After being declared bankrupt on 4 August, 2022, prominent doctor Ian Dallison stormed into the Lyttleton home of Alberto Ceccarelli and attempted to shoot him while he was eating dinner with his wife, Antje Schmidt.
Dallison was jailed for almost seven years.
The almost two-year-long legal battle to keep Farish's name secret ended on Tuesday when the Supreme Court issued its decision suppressing some evidence and submissions within the judgement, but not her name nor her relationship with Dallison.
Farish was Dallison's girlfriend at the time of his attack on Ceccarelli and Schmidt.
Dallison was armed with nine guns and 167 rounds of ammunition when he drove to the couple's home in St Davids Street, according to the police summary of facts.
He had been declared bankrupt in proceedings brought by Ceccarelli, to whom he owed a large amount of money for failing to pay the rent at his commercial building.
He fired a Ruger semi-automatic pistol at Ceccarelli, with the bullet narrowly missing the businessman's head, lodging itself in the doorframe over his right shoulder.
Ceccarelli and Schmidt then rushed Dallison, sparking a violent scuffle, during which Dallison gouged Ceccarelli's eye.
The Supreme Court said it was accepted Farish knew nothing of Dallison's plans and had no involvement in the offending.
She knew Dallison for years before beginning a romantic relationship with him in 2012. They maintained separate homes throughout the relationship and she had only stayed at his house once in the year before his rampage.
The Supreme Court's judgement said: "The public interest in Dallison's offending extends to the fact that his girlfriend knows the victims and took a call from one of them in the immediate aftermath of the offending, and the fact that she is a judge.
"It is weaker than the public interest in his own behaviour because she is not implicated in his offending, but it is information that ordinarily would be made public unless that would cause her, as a connected person, undue hardship.
"It is to be made public in this case. Her name and occupation are now not suppressed.
"The appellant's name and her intimate relationship with Dallison are information in which the public has an interest.
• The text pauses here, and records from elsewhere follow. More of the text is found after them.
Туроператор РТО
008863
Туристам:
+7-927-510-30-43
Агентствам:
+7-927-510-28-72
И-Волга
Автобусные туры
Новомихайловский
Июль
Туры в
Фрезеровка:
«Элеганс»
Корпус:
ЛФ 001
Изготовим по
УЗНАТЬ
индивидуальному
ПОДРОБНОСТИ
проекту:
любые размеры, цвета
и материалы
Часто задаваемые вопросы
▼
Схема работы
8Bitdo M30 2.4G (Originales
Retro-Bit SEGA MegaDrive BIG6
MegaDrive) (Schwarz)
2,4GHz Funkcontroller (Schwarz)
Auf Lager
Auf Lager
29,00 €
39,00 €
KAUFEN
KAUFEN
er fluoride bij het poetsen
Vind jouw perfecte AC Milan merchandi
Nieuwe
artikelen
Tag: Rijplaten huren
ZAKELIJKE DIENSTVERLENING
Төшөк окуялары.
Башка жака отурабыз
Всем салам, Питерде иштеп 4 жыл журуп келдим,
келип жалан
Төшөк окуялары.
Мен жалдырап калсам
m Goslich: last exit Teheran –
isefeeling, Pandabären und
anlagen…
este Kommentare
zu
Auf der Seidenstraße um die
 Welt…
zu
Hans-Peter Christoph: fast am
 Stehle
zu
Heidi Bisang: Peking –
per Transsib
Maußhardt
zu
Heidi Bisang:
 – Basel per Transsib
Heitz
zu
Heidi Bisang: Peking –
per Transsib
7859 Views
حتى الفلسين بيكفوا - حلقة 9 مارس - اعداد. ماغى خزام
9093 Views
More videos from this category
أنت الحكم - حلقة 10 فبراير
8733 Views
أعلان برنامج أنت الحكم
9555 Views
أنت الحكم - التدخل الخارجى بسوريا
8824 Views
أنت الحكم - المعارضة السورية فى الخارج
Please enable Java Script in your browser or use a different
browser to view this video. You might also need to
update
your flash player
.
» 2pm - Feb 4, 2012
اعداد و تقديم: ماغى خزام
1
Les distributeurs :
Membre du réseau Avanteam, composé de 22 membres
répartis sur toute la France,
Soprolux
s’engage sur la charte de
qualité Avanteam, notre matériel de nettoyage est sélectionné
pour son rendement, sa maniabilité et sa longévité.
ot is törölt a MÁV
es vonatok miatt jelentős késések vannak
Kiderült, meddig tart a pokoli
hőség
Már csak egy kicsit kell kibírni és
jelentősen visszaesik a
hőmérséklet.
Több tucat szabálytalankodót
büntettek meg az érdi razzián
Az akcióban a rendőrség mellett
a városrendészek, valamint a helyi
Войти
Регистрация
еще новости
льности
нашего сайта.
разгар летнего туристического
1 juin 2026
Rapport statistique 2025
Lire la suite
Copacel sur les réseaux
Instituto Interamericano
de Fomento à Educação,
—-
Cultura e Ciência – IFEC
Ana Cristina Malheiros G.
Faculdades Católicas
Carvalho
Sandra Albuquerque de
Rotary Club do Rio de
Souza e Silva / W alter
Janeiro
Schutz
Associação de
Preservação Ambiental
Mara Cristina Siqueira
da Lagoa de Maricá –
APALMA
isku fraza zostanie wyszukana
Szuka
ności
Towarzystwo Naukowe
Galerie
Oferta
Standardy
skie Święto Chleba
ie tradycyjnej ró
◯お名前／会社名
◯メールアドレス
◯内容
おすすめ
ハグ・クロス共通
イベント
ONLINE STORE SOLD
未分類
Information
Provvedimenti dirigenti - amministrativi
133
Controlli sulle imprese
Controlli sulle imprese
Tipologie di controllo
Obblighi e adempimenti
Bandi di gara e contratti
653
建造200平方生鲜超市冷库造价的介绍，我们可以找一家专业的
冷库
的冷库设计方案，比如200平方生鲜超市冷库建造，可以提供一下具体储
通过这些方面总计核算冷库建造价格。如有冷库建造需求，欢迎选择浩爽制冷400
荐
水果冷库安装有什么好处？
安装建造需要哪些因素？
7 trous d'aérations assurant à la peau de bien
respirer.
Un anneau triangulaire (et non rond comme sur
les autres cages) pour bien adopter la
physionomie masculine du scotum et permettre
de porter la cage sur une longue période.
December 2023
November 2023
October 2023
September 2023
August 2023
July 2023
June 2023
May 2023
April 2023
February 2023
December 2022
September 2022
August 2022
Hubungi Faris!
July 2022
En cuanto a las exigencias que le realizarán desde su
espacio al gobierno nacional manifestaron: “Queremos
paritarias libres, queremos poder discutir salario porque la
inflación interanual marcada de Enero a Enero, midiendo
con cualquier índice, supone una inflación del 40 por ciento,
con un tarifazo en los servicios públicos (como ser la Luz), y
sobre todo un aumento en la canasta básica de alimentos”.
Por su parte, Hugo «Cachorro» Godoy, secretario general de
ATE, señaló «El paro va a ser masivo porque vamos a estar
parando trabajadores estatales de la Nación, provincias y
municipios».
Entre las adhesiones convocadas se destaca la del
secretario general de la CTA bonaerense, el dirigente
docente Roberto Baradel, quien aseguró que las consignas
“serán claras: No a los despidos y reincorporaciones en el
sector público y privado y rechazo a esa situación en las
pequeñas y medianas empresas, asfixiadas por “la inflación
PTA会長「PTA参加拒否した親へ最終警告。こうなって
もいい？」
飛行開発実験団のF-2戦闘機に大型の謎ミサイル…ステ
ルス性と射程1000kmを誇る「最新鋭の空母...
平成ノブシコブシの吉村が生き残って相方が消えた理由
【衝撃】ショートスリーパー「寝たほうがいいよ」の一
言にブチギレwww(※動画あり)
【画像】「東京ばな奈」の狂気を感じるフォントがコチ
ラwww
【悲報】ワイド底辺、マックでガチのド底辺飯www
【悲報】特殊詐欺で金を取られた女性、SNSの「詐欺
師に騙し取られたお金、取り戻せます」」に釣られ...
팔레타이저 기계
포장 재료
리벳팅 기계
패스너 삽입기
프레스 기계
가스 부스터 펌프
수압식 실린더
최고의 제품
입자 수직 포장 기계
So is her connection to the victims. But, as we will explain, that information is or will be in the public domain.
"The appellant did not seek to have it suppressed after Dallison was charged. She intervened only after the Crown disclosed in the Court of Appeal other information that she had given to the police. That information is not connected to his offending. There is no reason to suppose it would have been led in evidence had Dallison stood trial instead of pleading guilty. None of it is necessary to public understanding of the courts' handling of Dallison's case.
"We also find that the information posing the greatest risk to personal safety is on the court record only because the appellant disclosed it to explain the nature of the risk that she faces. That information also has no connection to Dallison's offending."
The details of that information were suppressed and redacted from the court's judgement.
The Supreme Court ruled the Court of Appeal had erred in not suppressing that information, stating: "We have no doubt that the threshold - a real and appreciable risk to personal safety - has been crossed. The risk to personal safety is both immediate and serious."